While the concert was under way, hotel staff were busy setting up a sandwich / soft drink table in the adjacent lobby to provide food and drink for those attending the Bud Shank Memorial Concert and Tribute. The event was late getting started, and things wouldn't get any better, as it is all but impossible to control the number of friends and colleagues who wish to pay their respects or the length of the musical selections they've chosen. After a written message from trombonist Herbie Harper and remarks by bassist and Lighthouse All-Stars founder Howard Rumsey (who at ninety-two sat through almost every concert), Shank's original rhythm section (pianist Claude Williamson, bassist Don Prell, drummer Chuck Flores) took center stage to play a medley of songs from Porgy and Bess, the ballad "Who Can I Turn To" and "Autumn Leaves." In-person remarks by guitarist Dennis Budimir and award-winning composer Johnny Mandel were sandwiched around a solo recital by pianist Clare Fischer (four extended variations on Jerome Kern's "Yesterdays").
Two-thirds of Shank's last working rhythm section (pianist Bill Mays, bassist Bob Magnusson) was joined onstage by Flores and alto Lanny Morgan for "Lester Leaps In" before Mays and Magnusson played Shank's "Evanescence" (written for pianist Bill Evans) and the samba "Carousels." Ken Poston read a letter from Bill Holman, who was vacationing in Europe, after which Mays, Magnusson and Flores were joined by Christlieb, trombonist Linda Small and baritone Bill Ramsay for Gabe Baltazar's clever composition, "Bop Suey" (announced as Ramsay's), whose tune is comprised of sixteen well-known bop phrases.
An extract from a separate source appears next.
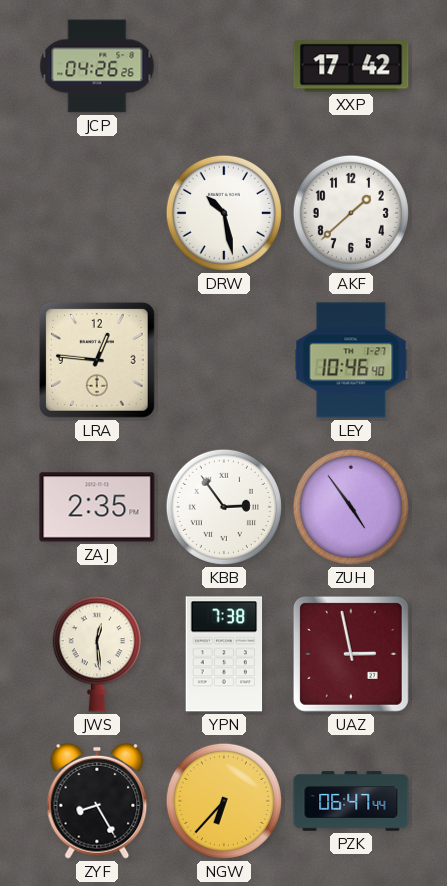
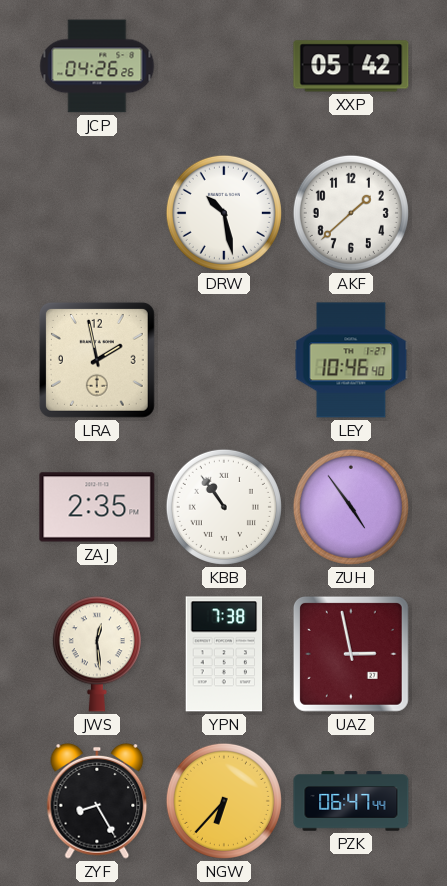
XXP: 17:42 -> 05:42
LRA: 12:46 -> 1:58
KBB: 2:54 -> 10:54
Although the hour was growing late there was more to come, specifically from Dave Friesen (who I was told played electric cello). While Friesen waited for the proper amplification (which took more than five minutes), I stepped outside, returning shortly afterward for the soul-stirring finale, Shank's compositions "Wildflower" (written for his wife, Linda, who was present) and "Starduster," nicely performed by Webb on tenor, alto Fred Selden and the rhythm section.
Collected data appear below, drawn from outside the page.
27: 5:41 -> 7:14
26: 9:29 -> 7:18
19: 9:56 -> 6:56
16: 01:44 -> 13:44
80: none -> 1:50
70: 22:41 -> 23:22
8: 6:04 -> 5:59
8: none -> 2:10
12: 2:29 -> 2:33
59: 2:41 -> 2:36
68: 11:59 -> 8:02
Those partisans who weren't yet emotionally and physically drained took a short break, then returned to the Ballroom (it was almost ten o'clock) to hear the L.A. Jazz Orchestra's "Portrait of Frank Sinatra." And that it was. The ensemble opened with "All or Nothing at All" and followed with "I'll Never Smile Again," "Saturday Night," "South of the Border," "All of Me," "I've Got the World on a String," "In the Wee Small Hours of the Morning" and "Just One of Those Things." The charts were more danceable than deep, albeit with some trim solos by tenor Christlieb, pianist Mays, trumpeter Warren Luening and bass trombonist Bryant Byers ("Saturday Night"). The opening set ended at around 10:30, as did my day. Set 2 included "I've Got You Under My Skin," "You Make Me Feel So Young," "Come Fly with Me," "All the Way," "Nice n' Easy," "The Song is You" and "In the Still of the Night."